▸ **WORK INSTRUCTIONS**
Restate word for word the lines of the records below, starting at the line that contains "NPDES Permitting" and ending at the line that contains "facility, then show", with both of those lines included and nothing else.

(TASK INPUT Opens)

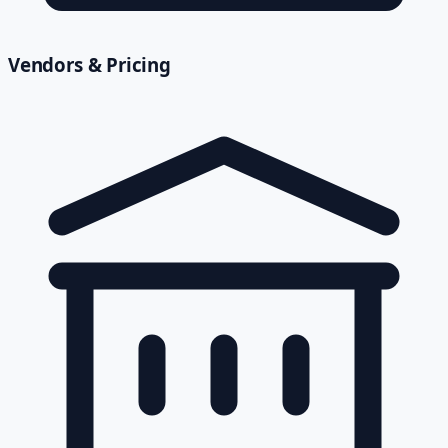
Vendors & Pricing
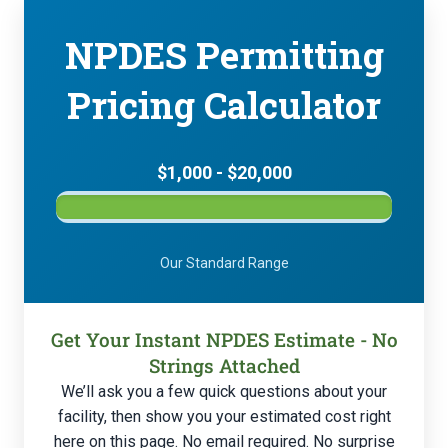
NPDES Permitting
Pricing Calculator
$1,000 - $20,000
Our Standard Range
Get Your Instant NPDES Estimate - No
Strings Attached
We’ll ask you a few quick questions about your
facility, then show you your estimated cost right
here on this page. No email required. No surprise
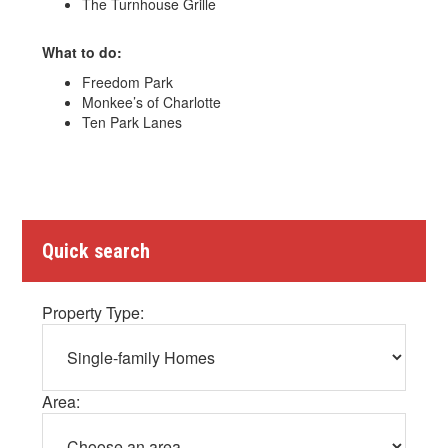
The Turnhouse Grille
What to do:
Freedom Park
Monkee’s of Charlotte
Ten Park Lanes
Quick search
Property Type:
Area:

(TASK INPUT Closes)

▸ **RESPONSE AREA**
NPDES Permitting
Pricing Calculator
$1,000 - $20,000
Our Standard Range
Get Your Instant NPDES Estimate - No
Strings Attached
We’ll ask you a few quick questions about your
facility, then show you your estimated cost right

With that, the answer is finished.